> Assignment:
Where does the string "López" occur in the records below? Copy every line that holds it.

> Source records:
────

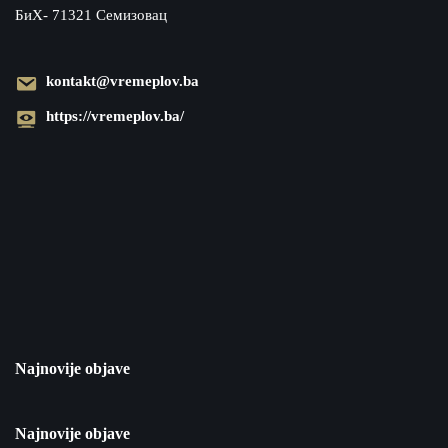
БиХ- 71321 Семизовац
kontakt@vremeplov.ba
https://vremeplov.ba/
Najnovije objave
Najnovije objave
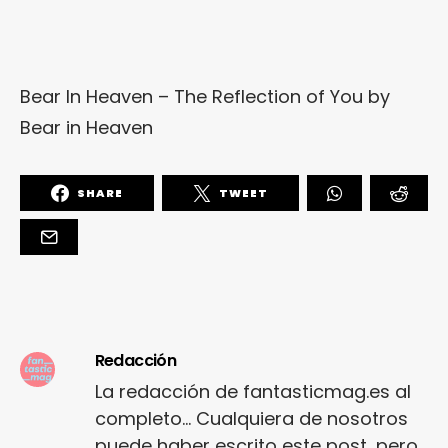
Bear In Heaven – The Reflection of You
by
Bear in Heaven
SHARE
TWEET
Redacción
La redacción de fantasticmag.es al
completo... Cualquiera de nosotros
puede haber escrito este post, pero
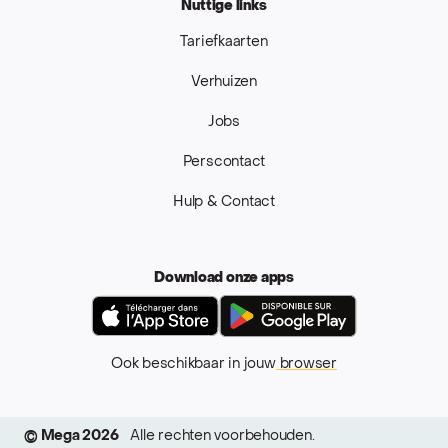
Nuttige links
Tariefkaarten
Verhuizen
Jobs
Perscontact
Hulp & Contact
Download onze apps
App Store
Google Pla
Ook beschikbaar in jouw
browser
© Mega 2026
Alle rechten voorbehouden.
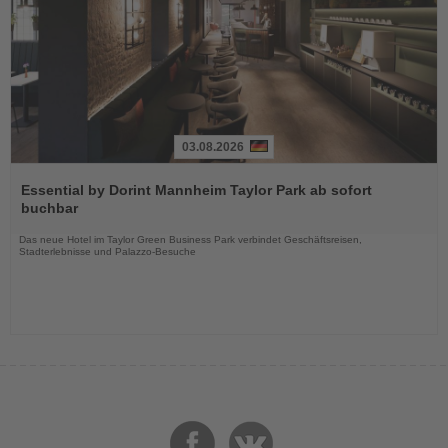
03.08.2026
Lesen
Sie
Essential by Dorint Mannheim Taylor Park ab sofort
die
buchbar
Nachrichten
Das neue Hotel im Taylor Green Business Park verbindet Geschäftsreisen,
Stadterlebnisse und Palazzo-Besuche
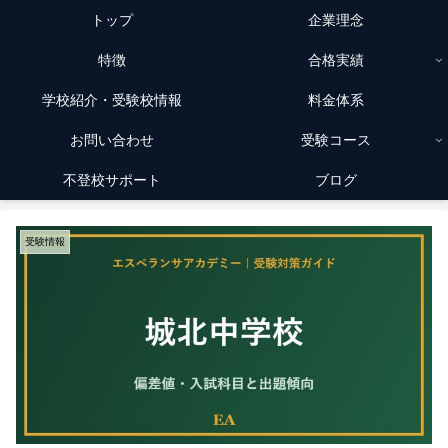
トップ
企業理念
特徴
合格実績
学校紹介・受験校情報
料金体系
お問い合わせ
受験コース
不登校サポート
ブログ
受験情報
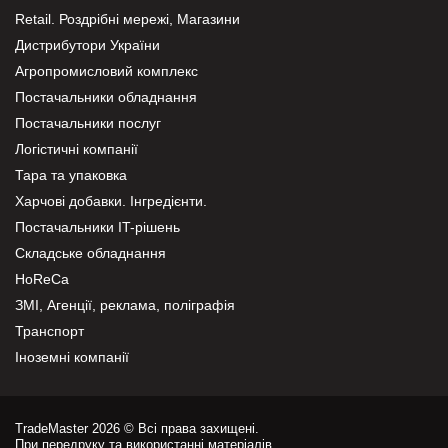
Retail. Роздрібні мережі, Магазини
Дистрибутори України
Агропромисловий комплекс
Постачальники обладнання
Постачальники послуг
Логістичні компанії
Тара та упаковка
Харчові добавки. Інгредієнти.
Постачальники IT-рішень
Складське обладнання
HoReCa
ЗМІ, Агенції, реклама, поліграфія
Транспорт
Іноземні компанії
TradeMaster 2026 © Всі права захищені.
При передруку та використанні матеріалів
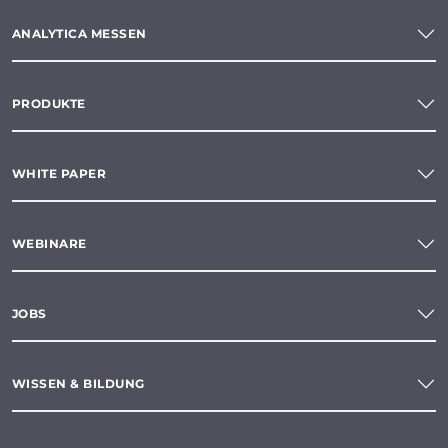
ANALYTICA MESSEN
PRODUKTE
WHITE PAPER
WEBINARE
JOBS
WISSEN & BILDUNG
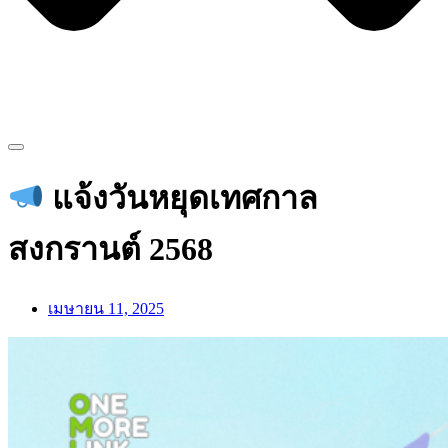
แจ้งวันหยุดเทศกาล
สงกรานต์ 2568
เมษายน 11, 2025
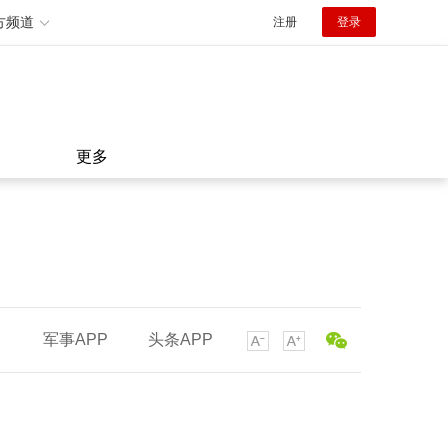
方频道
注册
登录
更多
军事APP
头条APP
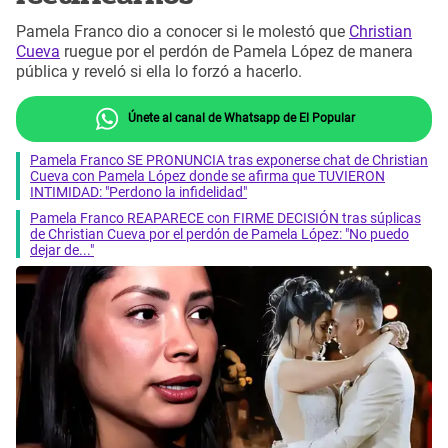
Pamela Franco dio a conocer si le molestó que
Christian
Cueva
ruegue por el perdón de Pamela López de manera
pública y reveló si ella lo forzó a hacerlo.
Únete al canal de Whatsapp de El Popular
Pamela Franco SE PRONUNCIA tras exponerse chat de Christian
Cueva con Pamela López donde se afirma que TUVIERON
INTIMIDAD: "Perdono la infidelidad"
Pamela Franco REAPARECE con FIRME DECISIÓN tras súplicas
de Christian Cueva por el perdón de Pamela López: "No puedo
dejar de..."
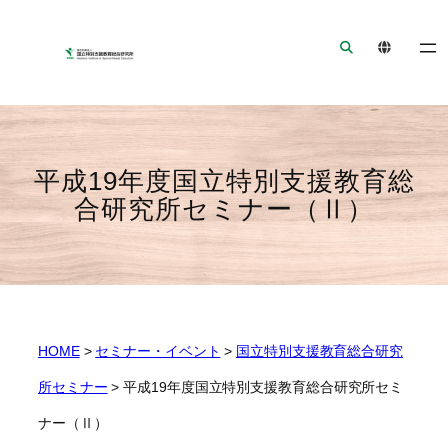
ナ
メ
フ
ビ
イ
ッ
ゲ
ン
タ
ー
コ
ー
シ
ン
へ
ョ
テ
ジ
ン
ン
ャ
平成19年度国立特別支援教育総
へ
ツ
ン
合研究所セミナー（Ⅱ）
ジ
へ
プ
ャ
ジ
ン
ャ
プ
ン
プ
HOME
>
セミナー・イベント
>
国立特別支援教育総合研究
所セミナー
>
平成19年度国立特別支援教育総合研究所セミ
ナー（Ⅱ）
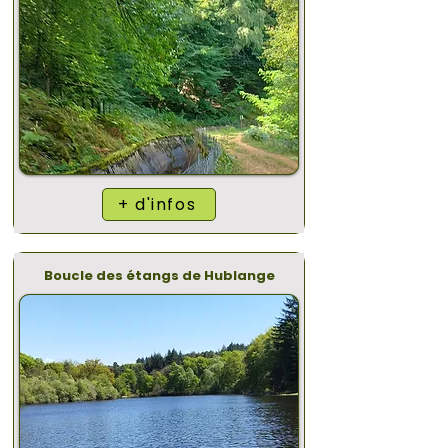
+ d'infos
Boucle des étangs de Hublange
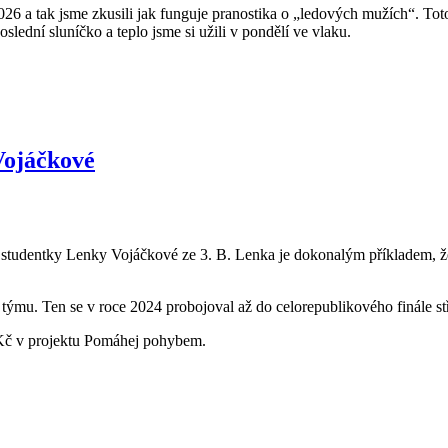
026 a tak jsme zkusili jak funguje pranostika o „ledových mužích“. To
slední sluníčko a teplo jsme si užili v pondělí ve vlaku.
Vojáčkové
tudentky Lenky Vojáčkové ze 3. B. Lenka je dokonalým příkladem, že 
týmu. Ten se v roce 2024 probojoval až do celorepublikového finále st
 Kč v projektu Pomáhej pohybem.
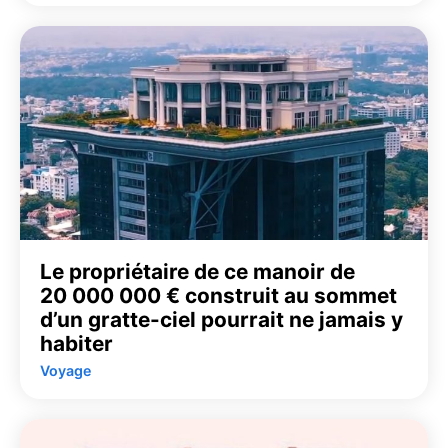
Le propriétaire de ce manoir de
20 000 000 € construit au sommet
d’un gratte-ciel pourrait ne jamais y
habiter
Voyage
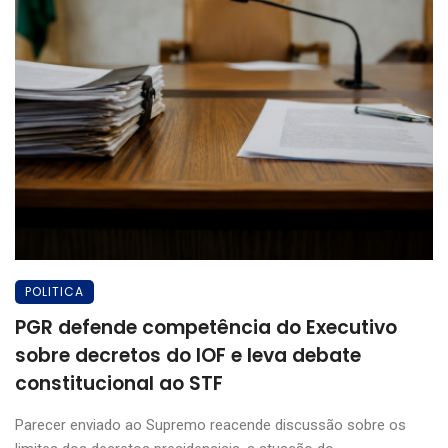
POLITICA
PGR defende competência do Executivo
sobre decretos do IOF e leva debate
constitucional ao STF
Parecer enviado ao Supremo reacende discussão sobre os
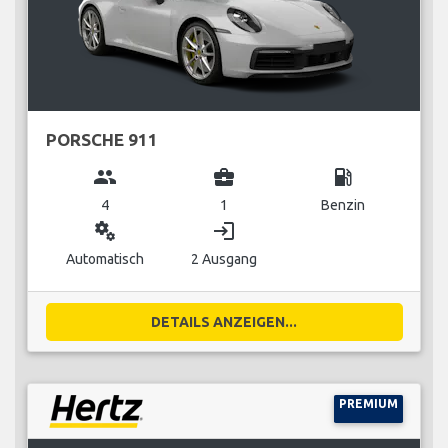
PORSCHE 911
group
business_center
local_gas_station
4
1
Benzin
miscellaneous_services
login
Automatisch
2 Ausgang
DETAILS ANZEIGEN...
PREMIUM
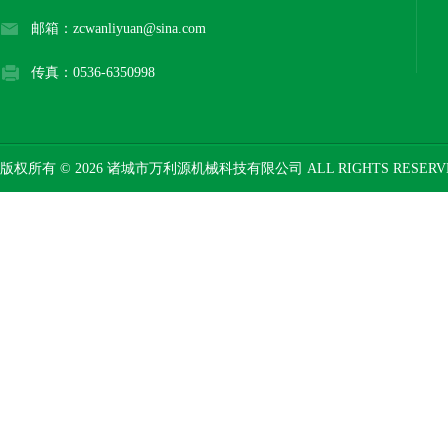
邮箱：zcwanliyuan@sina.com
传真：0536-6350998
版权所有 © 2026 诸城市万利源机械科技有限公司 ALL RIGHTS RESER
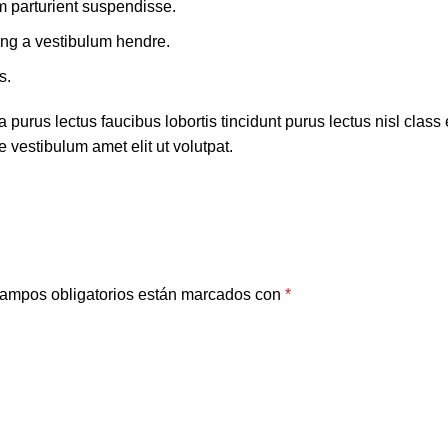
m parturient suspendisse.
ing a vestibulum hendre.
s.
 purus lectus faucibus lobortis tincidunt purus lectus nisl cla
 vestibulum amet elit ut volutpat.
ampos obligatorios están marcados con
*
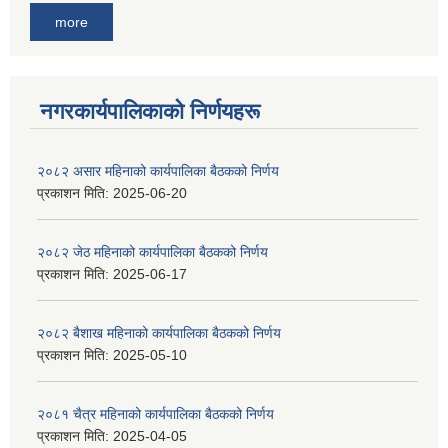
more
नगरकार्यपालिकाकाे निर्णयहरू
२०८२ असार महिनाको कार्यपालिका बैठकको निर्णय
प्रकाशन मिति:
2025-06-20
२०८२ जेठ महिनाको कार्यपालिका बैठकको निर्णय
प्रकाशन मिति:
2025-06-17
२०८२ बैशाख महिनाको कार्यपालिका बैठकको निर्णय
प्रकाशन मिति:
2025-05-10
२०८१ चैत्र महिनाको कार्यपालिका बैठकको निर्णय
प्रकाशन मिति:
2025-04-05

────

> Problem solution:
ruegue por el perdón de Pamela López de manera
Cueva con Pamela López donde se afirma que TUVIERON
de Christian Cueva por el perdón de Pamela López: "No puedo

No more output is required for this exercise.